Center for Performing Arts
- Interactive map of Center for Performing Arts
- Address: 3754 Pleasant Avenue South Minneapolis, Minnesota 55409 United States
- Coordinates: 44°56′4″N 93°17′1″W﻿ / ﻿44.93444°N 93.28361°W
- Capacity: 99

Construction
- Opened: 1995

Website
- cfpampls.com

= Center for Performing Arts (Minneapolis) =

Center for Performing Arts is a performing arts organization based in Minneapolis, Minnesota, United States. It was founded in 1995 by Jackie Hayes.

== History ==
Jackie Hayes founded the Center for Performing Arts (CFPA), LLC in 1995, and remains the Executive Director of the organization. Hayes attended high school in Marshall, Minnesota and college in Wisconsin, California and New York. She is a playwright and artist with a multi-disciplinary background that includes directing and writing.

== Venue ==
=== Historical Building ===
The organization has been located next to Church of the Incarnation, in a 96-year-old building that used to be a convent for about 30 teaching nuns. It closed as a convent and was converted to a women's shelter in 1981. In 1995 it was up for sale, and Hayes bought it. Hayes chose this inner-city location purposefully, in opposition to the belief that the arts are restricted to central, downtown locations. (Note: Hayes stated, “I’m a firm believer that deep and meaningful art-making can happen inside neighborhoods and communities where people live.”) Neighborhood arts centers - like multiple-use arts centers in the quieter suburbs - are becoming more common in cities and rural areas.

=== Expansion ===
Starting in 2019, planning for a four-story addition was underway to provide a 99-seat space for performances and other community events. In 2020 construction began on the 20,000-square-foot addition which will double the overall size and help the CFPA increase both its classes and its community resources. It will also increase accessibility

Stahl Construction is the builder and development consultant, Minneapolis-based Alliiance is the architect. The building plans are being modified due to the pandemic, the new space will have updated ventilation and other systems optimized for the post-pandemic period.

== Organizations ==

The current building includes 25 private studios as well as performance space. The artists musicians, writers, performing-arts companies and massage therapists. The Kingfield Neighborhood Association, a strong supporter of the center, also has offices there. Others that have been in the space include folk singer Ann Reed and her Turtle Club Productions organization; actress-producer Signe Albertson; and children's theater program Brazil which is run by Bob Davis and Mary Alette.

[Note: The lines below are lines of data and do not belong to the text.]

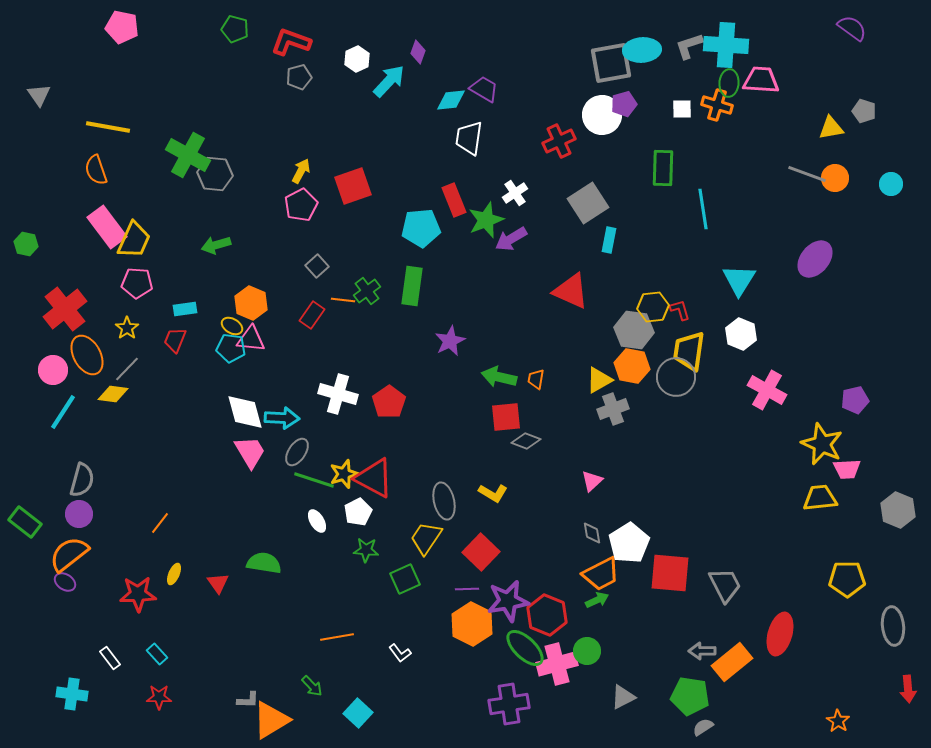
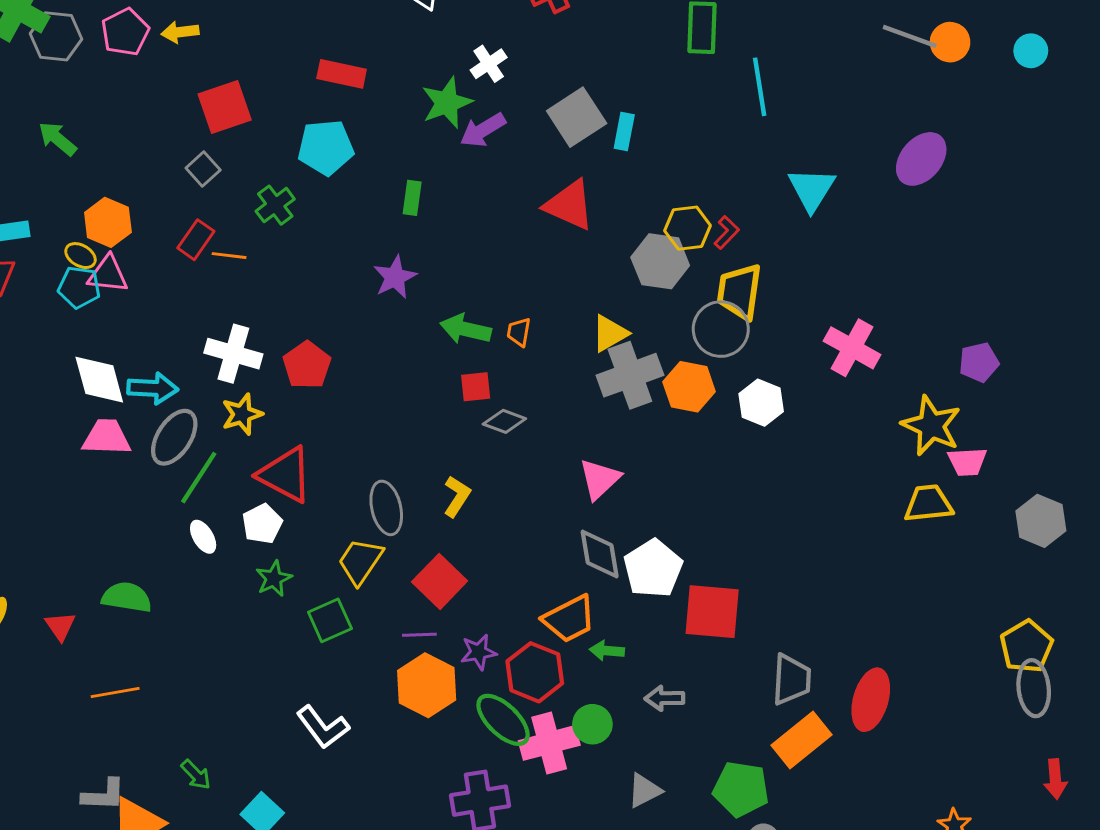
yellow arrow: (301, 171) -> (180, 32), turned -125
red square: (353, 186) -> (225, 107), moved
red rectangle: (454, 200) -> (342, 74), moved, turned -56
gray square: (588, 203) -> (577, 117), moved
pink pentagon: (301, 205) -> (125, 32), moved
cyan pentagon: (421, 228) -> (326, 147), moved
green arrow: (216, 245) -> (57, 139), turned 56
green rectangle: (412, 286) -> (412, 198), moved, size x0.6
orange line: (343, 300) -> (229, 256), moved
red L-shape: (680, 310) -> (727, 232), turned 60
white hexagon: (741, 334) -> (761, 403), moved
orange hexagon: (632, 366) -> (689, 387), moved
gray cross: (613, 409) -> (630, 375), size x1.4
red square: (506, 417) -> (476, 387), size x0.7
pink trapezoid: (250, 452) -> (106, 437), turned -57
gray ellipse: (297, 452) -> (174, 437), size x1.4
yellow star: (344, 474) -> (242, 414), moved
green line: (314, 480) -> (199, 478), turned -75
pink triangle: (592, 481) -> (600, 479), size x1.4
yellow L-shape: (493, 493) -> (457, 496), turned -88
gray diamond: (592, 533) -> (600, 554), size x1.6
green star: (366, 550) -> (274, 579), turned -30
orange trapezoid: (601, 574) -> (569, 619), moved
yellow pentagon: (847, 579) -> (1026, 646), moved, turned -30
gray trapezoid: (725, 585) -> (791, 679), moved, turned 30
green arrow: (597, 600) -> (607, 651), turned -150
purple star: (508, 601) -> (479, 652), size x0.6
orange line: (337, 637) -> (115, 692), moved
gray arrow: (702, 651) -> (665, 698), moved
white L-shape: (400, 653) -> (323, 727), size x1.6
gray L-shape: (248, 700) -> (104, 795), size x1.4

Cursor Literary Services (marketing service for publishers) and The Bakken Trio (chamber music ensemble) are some of the other arts tenants at CFPA. Dance/movement tenants include DanceMPLS, Middle Eastern Belly Dance, Green Dragon Kung Fu, MotionArt, Nia, and the Twin Cities Scottish Dance Company.

Some of the organizations joining the new space are Illusion Theater and Ragamala Dance Company.